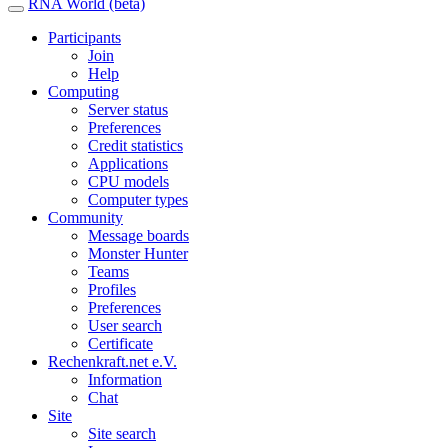
RNA World (beta)
Participants
Join
Help
Computing
Server status
Preferences
Credit statistics
Applications
CPU models
Computer types
Community
Message boards
Monster Hunter
Teams
Profiles
Preferences
User search
Certificate
Rechenkraft.net e.V.
Information
Chat
Site
Site search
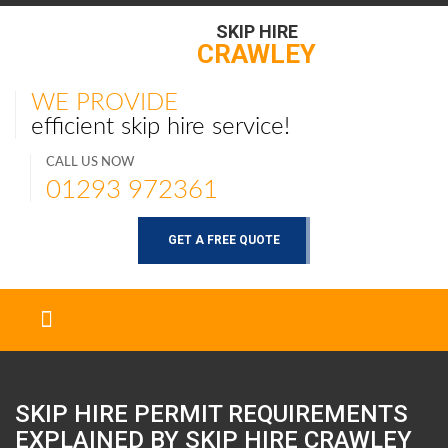
SKIP HIRE
CRAWLEY
WE PROVIDE
efficient skip hire service!
CALL US NOW
01293 972361
GET A FREE QUOTE
SKIP HIRE PERMIT REQUIREMENTS
EXPLAINED BY SKIP HIRE
CRAWLEY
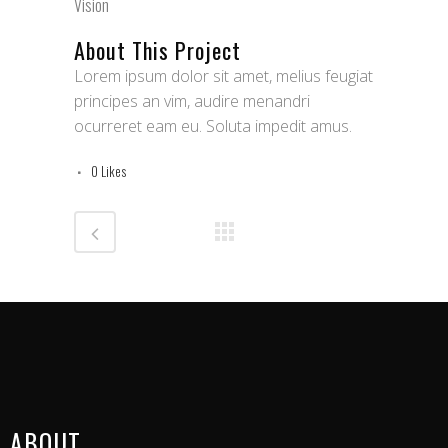
Vision
About This Project
Lorem ipsum dolor sit amet, melius feugiat
principes an vim, audire menandri
ocurreret eam eu. Soluta impedit amus.
0
Likes
ABOUT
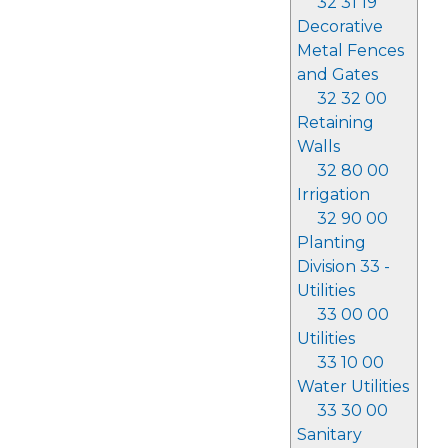
32 31 19
Decorative
Metal Fences
and Gates
32 32 00
Retaining
Walls
32 80 00
Irrigation
32 90 00
Planting
Division 33 -
Utilities
33 00 00
Utilities
33 10 00
Water Utilities
33 30 00
Sanitary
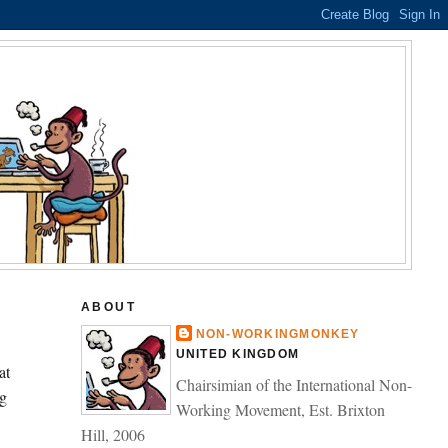
ABOUT
NON-WORKINGMONKEY
UNITED KINGDOM
at
Chairsimian of the International Non-
g
Working Movement, Est. Brixton
Hill, 2006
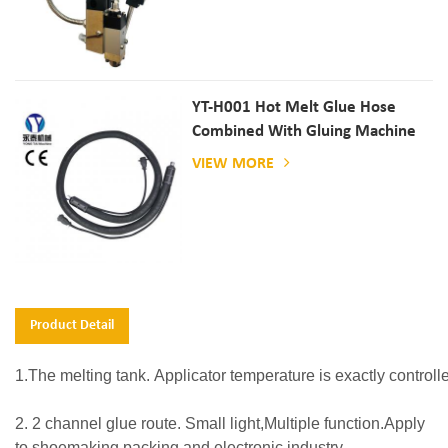
YT-H001 Hot Melt Glue Hose
Combined With Gluing Machine
VIEW MORE
Product Detail
1.The melting tank. Applicator temperature is exactly controlle
2.
2 channel glue route. Small light,Multiple function.Apply
to shoemaking,packing and electronic industry.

Assignment → When you transcribe the entries, reproduce each line exactly and skip any picture.

Solution for this task →
RNA World (beta)
Participants
Join
Help
Computing
Server status
Preferences
Credit statistics
Applications
CPU models
Computer types
Community
Message boards
Monster Hunter
Teams
Profiles
Preferences
User search
Certificate
Rechenkraft.net e.V.
Information
Chat
Site
Site search
SKIP HIRE
CRAWLEY
WE PROVIDE
efficient skip hire service!
CALL US NOW
01293 972361
GET A FREE QUOTE
SKIP HIRE PERMIT REQUIREMENTS
EXPLAINED BY SKIP HIRE
CRAWLEY
Vision
About This Project
Lorem ipsum dolor sit amet, melius feugiat
principes an vim, audire menandri
ocurreret eam eu. Soluta impedit amus.
0
Likes
ABOUT
32 31 19
Decorative
Metal Fences
and Gates
32 32 00
Retaining
Walls
32 80 00
Irrigation
32 90 00
Planting
Division 33 -
Utilities
33 00 00
Utilities
33 10 00
Water Utilities
33 30 00
Sanitary
ABOUT
NON-WORKINGMONKEY
UNITED KINGDOM
at
Chairsimian of the International Non-
g
Working Movement, Est. Brixton
Hill, 2006
YT-H001 Hot Melt Glue Hose
Combined With Gluing Machine
VIEW MORE
Product Detail
1.The melting tank. Applicator temperature is exactly controlle
2.
2 channel glue route. Small light,Multiple function.Apply
to shoemaking,packing and electronic industry.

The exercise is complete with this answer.